* _Task_: Using the entries that follow, write out the line containing "загородных домах, квартирах, в", the line containing "прочие вредители. Уничтожение", and every line between them, exactly and nothing else.

* _Data records_:
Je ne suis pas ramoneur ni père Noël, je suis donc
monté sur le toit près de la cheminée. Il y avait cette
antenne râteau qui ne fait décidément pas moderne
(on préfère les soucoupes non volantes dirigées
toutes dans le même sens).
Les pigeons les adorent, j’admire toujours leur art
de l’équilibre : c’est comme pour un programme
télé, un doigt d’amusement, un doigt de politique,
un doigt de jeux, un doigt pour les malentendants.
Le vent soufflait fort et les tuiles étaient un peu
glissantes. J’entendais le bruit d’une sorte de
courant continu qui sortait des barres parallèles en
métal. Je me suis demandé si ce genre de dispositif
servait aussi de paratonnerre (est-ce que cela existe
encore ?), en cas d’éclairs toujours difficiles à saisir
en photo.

==

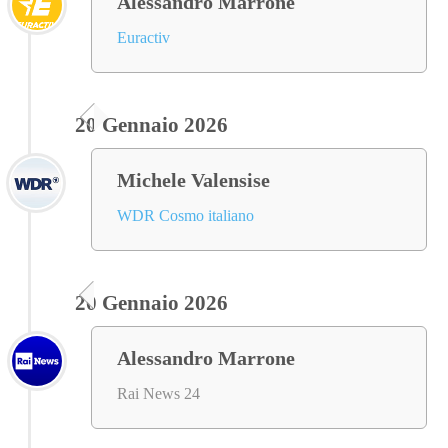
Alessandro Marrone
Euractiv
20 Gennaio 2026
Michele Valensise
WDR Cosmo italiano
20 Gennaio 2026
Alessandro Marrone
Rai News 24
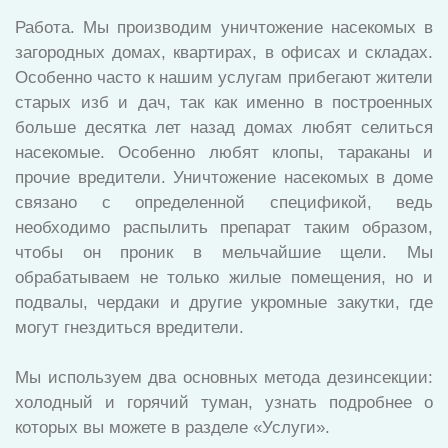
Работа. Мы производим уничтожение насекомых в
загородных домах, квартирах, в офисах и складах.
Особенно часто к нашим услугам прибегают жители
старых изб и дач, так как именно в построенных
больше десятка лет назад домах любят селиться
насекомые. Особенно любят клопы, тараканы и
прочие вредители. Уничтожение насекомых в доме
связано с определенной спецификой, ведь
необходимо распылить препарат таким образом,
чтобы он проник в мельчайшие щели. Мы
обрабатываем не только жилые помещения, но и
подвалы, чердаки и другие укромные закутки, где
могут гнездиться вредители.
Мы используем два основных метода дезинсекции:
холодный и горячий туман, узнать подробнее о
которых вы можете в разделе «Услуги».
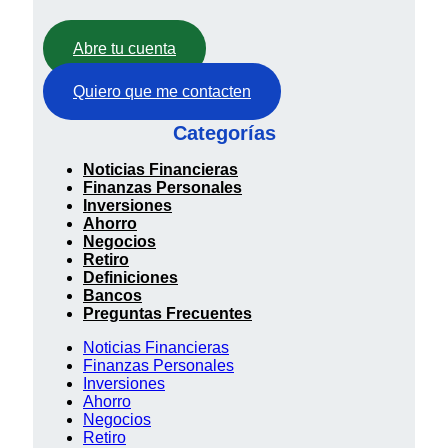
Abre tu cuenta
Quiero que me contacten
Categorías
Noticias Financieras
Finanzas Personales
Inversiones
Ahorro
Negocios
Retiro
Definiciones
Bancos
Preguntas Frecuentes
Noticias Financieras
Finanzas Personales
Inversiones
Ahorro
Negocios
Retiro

* _Answer box_:
загородных домах, квартирах, в офисах и складах.
Особенно часто к нашим услугам прибегают жители
старых изб и дач, так как именно в построенных
больше десятка лет назад домах любят селиться
насекомые. Особенно любят клопы, тараканы и
прочие вредители. Уничтожение насекомых в доме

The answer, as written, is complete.